The Mercedes F 015 Luxury in Motion concept car is part of a trend of creating luxury designs for a driverless future. Photograph: Steve Marcus/Reuters
What will the car look like by the time the petrol and diesel combustion engine is banned from sale? Will we still be driving, or will we be living in a utopia filled with gleaming white pods silently whizzing about the streets ferrying people to and fro?
The car of the future is still in flux. While many agree that it will be autonomous, will hopefully be accident-free, probably battery powered and will likely be radically different on the inside, if still familiar on the outside, there are broadly two routes down which the car can wind to 2040.
The first is the model we are familiar with: car ownership. There are more than 34.4m cars on British roads, with a new record of 2.69m sold in 2016 in an industry worth £77.5bn a year, according to the Society of Motor Manufacturers and Traders. It’s clear the British still love their cars.
Automotive manufacturers across the globe would love nothing more than the current model of private car ownership to continue. A car parked outside every home, new models bought on registration plate changes and regular servicing at your local garage, just with the car able to drive itself there for a robot to do the work.
That route could see the car transform from a vehicle into a moving personal space. Once it drives itself, there’s no need to have the traditional layout – or even to face forward.
The car as luxury item
Mike Ramsey, a research director for Gartner, said: “The inside of the vehicle of 2040 will be luxurious. Indeed, cars that are personally owned are likely to become increasingly luxurious, as people who use a car for simple commuting either will be buying used models or using mobility services.
“The most capable, luxurious cars likely will have features like chairs that can face one another and heads up displays that are richer in detail than those available today.”
Mercedes showed off the F 015 Luxury in Motion concept car at CES in Las Vegas in 2015, which had vast doors with pillar-less frames through which the passengers stepped into four seats facing each other with screens in the doors. Others have envisioned pods rather than traditional-looking cars where the space inside the car is less a driving machine and more of a mobile office or lounge.
Research by car black-box maker Ingenie found the key changes for cars between now and 2045 will be the adoption of technologies already in use in other areas. Instead of a key you could have a fingerprint sensor, iris scanner or other biometric system to identify you as you walk up and open the door. The windows will be active with touchscreens and gesture controls, and the cars would not only be autonomous but smart on the inside, with computers programmed to do your bidding.
Ramsey said: “The multimedia centre will be more interactive, with a powerful virtual assistant that has far more capability than today. It is likely that buttons and controls will disappear as the voice assistant takes most of those controls away.”
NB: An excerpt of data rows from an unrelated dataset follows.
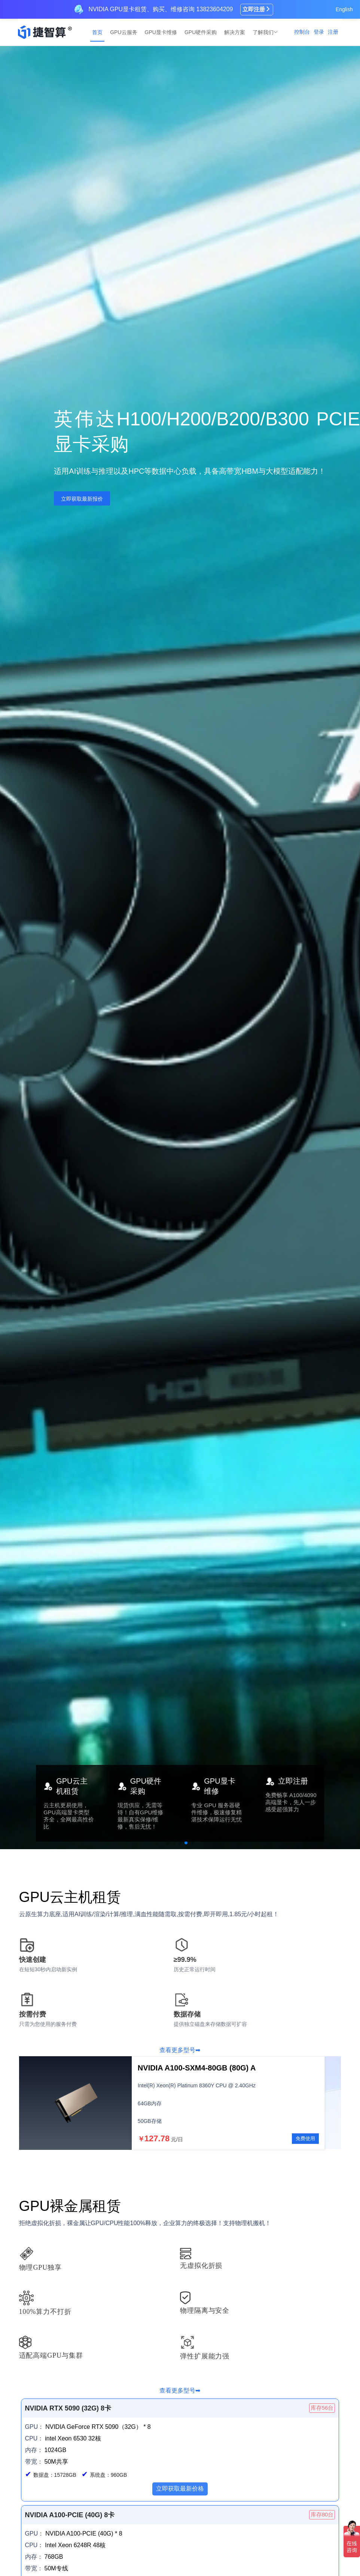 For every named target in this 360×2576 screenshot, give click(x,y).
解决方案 (234, 32)
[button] (168, 1842)
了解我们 (264, 32)
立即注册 (256, 9)
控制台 (302, 32)
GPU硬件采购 (200, 32)
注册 (333, 32)
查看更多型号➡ (179, 2050)
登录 (319, 32)
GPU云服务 (123, 32)
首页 (97, 32)
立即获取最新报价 (82, 499)
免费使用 (305, 2138)
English (344, 9)
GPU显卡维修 (161, 32) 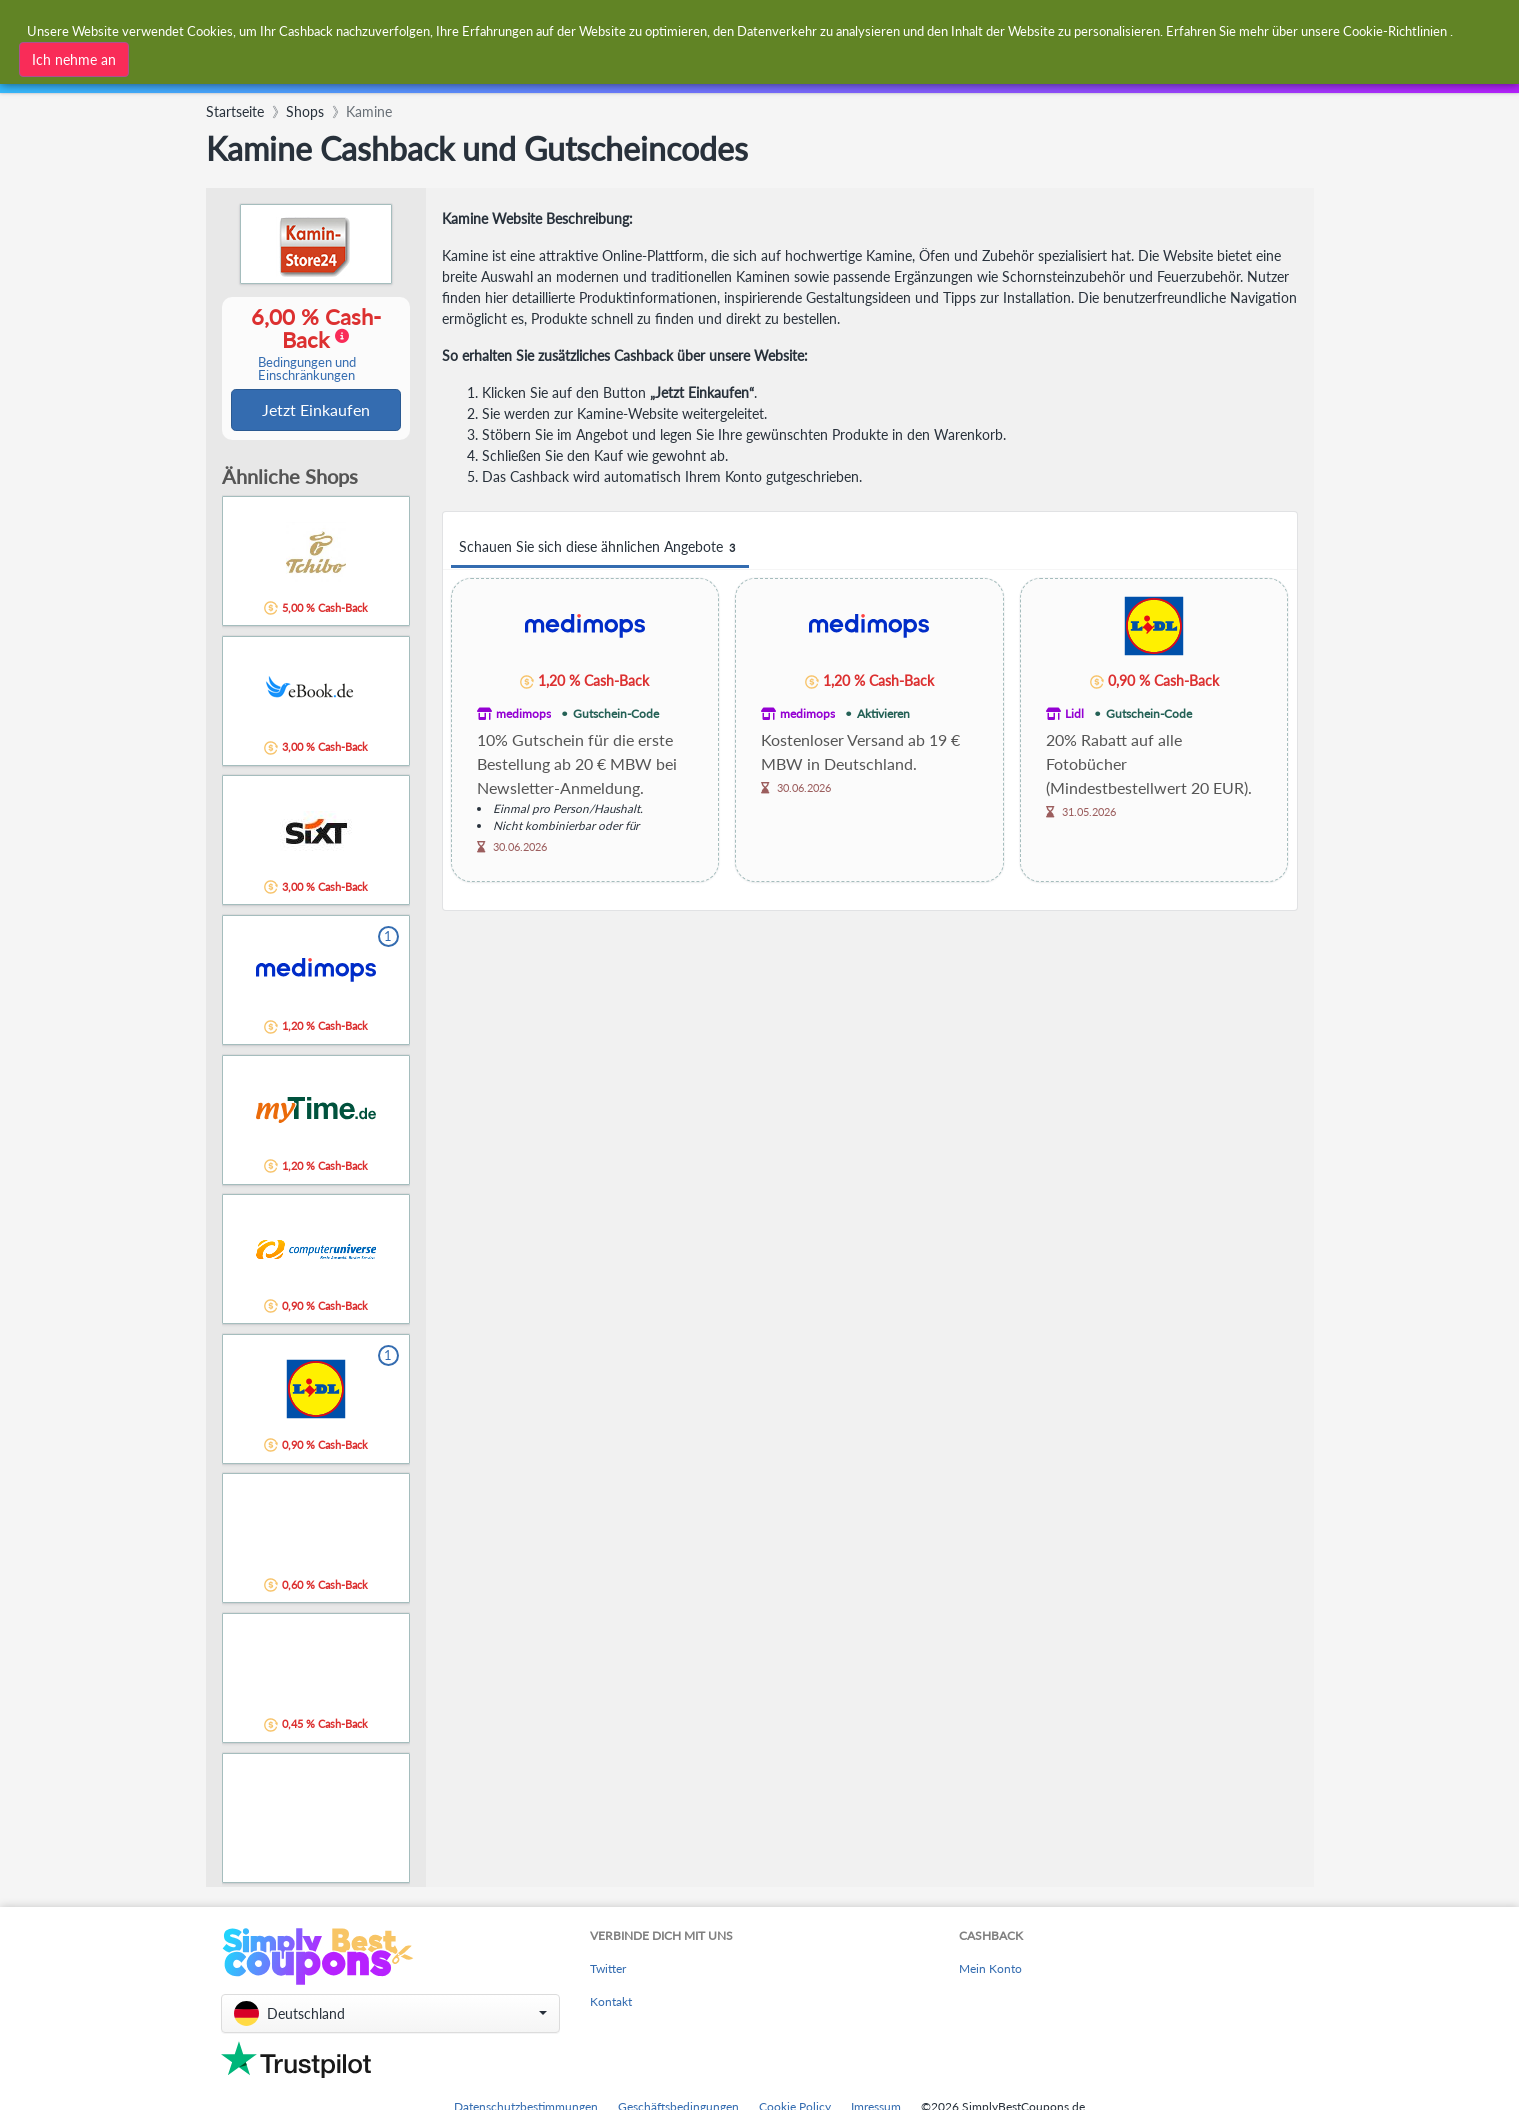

You’ll get into your car, tell it you’re heading into work and it will communicate with streets, cars and infrastructure to find the best route not only for you, but the flow of other commuters. You’ll then sit back and wait for the car to drop you off at the door.
Once you and your fellow travelling companions have disembarked, the car will then head to the nearest charging station to park up for the day, awaiting your command to return and whisk you home, off to the theatre, the local sports complex or to the pub, which has been given a new lease of life now no one has to be be sober to get home.
The car as public service
The other road to the 2040 car is the exact opposite. Once cars are fully autonomous there’s no reason they couldn’t become a service rather than something you buy and own. Car clubs such as ZipCar already offer cars without ownership, while services such as Uber and Lyft provide on-demand transport wherever you want to go.
Take the human element of out the equation and it’s not hard to envision a world populated, not by cars, but by public transport pods.
Ramsey said: “For mobility services, cars may become more commoditised, taking the shape of people movers – efficient, packaged to hold people, slow moving and utilitarian.”
Order one, it comes and picks you up, drops you off and then zips off to the next person or back to the charger. In doing so it would see cars switched to a 90% used state, rather than sitting around unused most of the day, and in doing so could reduce the number of vehicles on the road.
Uber, Lyft and other taxi firms have ploughed vast sums into autonomous vehicle research to that end, while many of Britain’s autonomous car developments have been focused on services that mimic public transport.
A mixture of the two or some other hybrid by the time 2040 rolls around is entirely possible, and there may be a period when human drivers will be banned or at the very least driving for transport rather than leisure will be seen as the exception.
What is clear is that motors powering the cars of 2040 will be some form of electric, which means more batteries, silent running and charging stations everywhere.